2008 Passat, 2.0T CCBA. Last oil change at the dealer. I did my research and learned that the dealers are now advocating a new drain plug, not just a new washer, at each oil change. So I bought a box of 5 from Rockauto:

DORMAN Part # 090171 Pilot Point w/Floating Washer; Thread Size; M14-1.50; Under-Head Length: 22mm; Head Size: 19mm; Head Style: Hex
M14-1.50 Thd

The cost is $0.67 each when you buy 5, the shipping is more than the part (smile). The problem is, when I go to remove the old bolt, it is tight all the way out. This is a fairly long bolt, threaded all the way, and it did not get loose (finger unscrewing loose) until the very end of the thread. I crawled underneath the car with a 19 mm box end wrench, and wound up getting back out for a ratchet and socket. I was afraid the bolt had been cross threaded, but when I tried my new drain plug, it worked exactly as expected. I was able to run in the new plug / bolt all the way with just my fingers. And it did tighten okay with a wrench at the very end. 

So I removed the new plug / bolt, and re-inserted the old one. Still tight. Can't go in more than about 1/2 turn (180 degrees) before you need a wrench.

There seems to be no damage, so I'm good. But I was just wondering if anyone else had encountered this. Did the dealer use the wrong bolt? Or is it supposed to be tight all the way? Doesn't seem right to me, but I thought I would ask here.


----------



## DasCC (Feb 24, 2009)

what was the reason for a new plug every time?


----------



## ohenry (Aug 25, 2008)

DasCC said:


> what was the reason for a new plug every time?


Hell if I know. I found that information here in the forums. You would probably need to ask VoA (Volkswagen of America).


----------



## Gigitt (May 26, 2004)

DasCC said:


> what was the reason for a new plug every time?


VW decided that the Crush washer should be smaller then the treads of the drain plug... so you cannot replace crush washers! :banghead:

Means you have to buy the Drain plug and washer as a whole unit.

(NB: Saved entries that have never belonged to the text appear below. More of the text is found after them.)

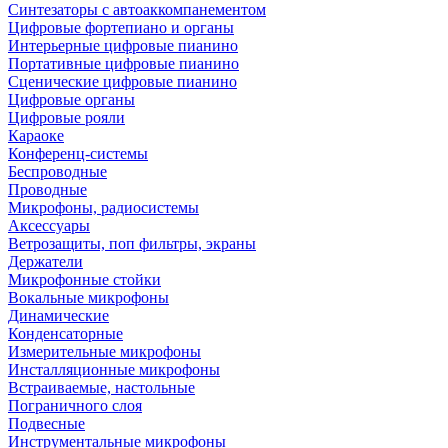
Синтезаторы с автоаккомпанементом
Цифровые фортепиано и органы
Интерьерные цифровые пианино
Портативные цифровые пианино
Сценические цифровые пианино
Цифровые органы
Цифровые рояли
Караоке
Конференц-системы
Беспроводные
Проводные
Микрофоны, радиосистемы
Аксессуары
Ветрозащиты, поп фильтры, экраны
Держатели
Микрофонные стойки
Вокальные микрофоны
Динамические
Конденсаторные
Измерительные микрофоны
Инсталляционные микрофоны
Встраиваемые, настольные
Пограничного слоя
Подвесные
Инструментальные микрофоны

Or just buy a Fumoto Oil Drain valve


----------



## DasCC (Feb 24, 2009)

Gigitt said:


> VW decided that the Crush washer should be smaller then the treads of the drain plug... so you cannot replace crush washers! :banghead:
> 
> Means you have to buy the Drain plug and washer as a whole unit.
> 
> *Or just buy a Fumoto Oil Drain valve*


I've been looking for something like that. works good for you?


----------



## Gigitt (May 26, 2004)

DasCC said:


> I've been looking for something like that. works good for you?


Yep
you might need to get the extension as well if the sump plug is recessed - you cannot install Fumoto valve without it if it is recessed.


----------



## Elcroato (May 21, 2002)

I have the CCTA and I've encountered the same issue as you. I had the dealer service the car some time ago and when I changed my oil myself the plug was unusually tight, just as you describe. It didn't appear to be cross threaded despite this. I reused it and it went in just as tight.


----------



## phdgti (Jul 12, 2010)

It usually is tight I work at vw


----------